**What you need to do:**
Pictures do not belong in the copy. Return all of the entries exactly.

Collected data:
○ ○ ○ ○ ○ ○ ○
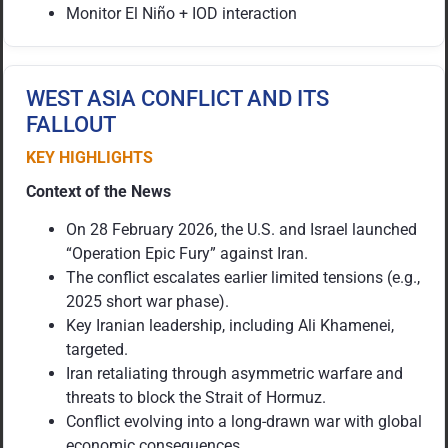
Monitor El Niño + IOD interaction
WEST ASIA CONFLICT AND ITS
FALLOUT
KEY HIGHLIGHTS
Context of the News
On 28 February 2026, the U.S. and Israel launched
“Operation Epic Fury” against Iran.
The conflict escalates earlier limited tensions (e.g.,
2025 short war phase).
Key Iranian leadership, including Ali Khamenei,
targeted.
Iran retaliating through asymmetric warfare and
threats to block the Strait of Hormuz.
Conflict evolving into a long-drawn war with global
economic consequences.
○ ○ ○ ○ ○ ○ ○
**Answer box:**
Monitor El Niño + IOD interaction
WEST ASIA CONFLICT AND ITS
FALLOUT
KEY HIGHLIGHTS
Context of the News
On 28 February 2026, the U.S. and Israel launched
“Operation Epic Fury” against Iran.
The conflict escalates earlier limited tensions (e.g.,
2025 short war phase).
Key Iranian leadership, including Ali Khamenei,
targeted.
Iran retaliating through asymmetric warfare and
threats to block the Strait of Hormuz.
Conflict evolving into a long-drawn war with global
economic consequences.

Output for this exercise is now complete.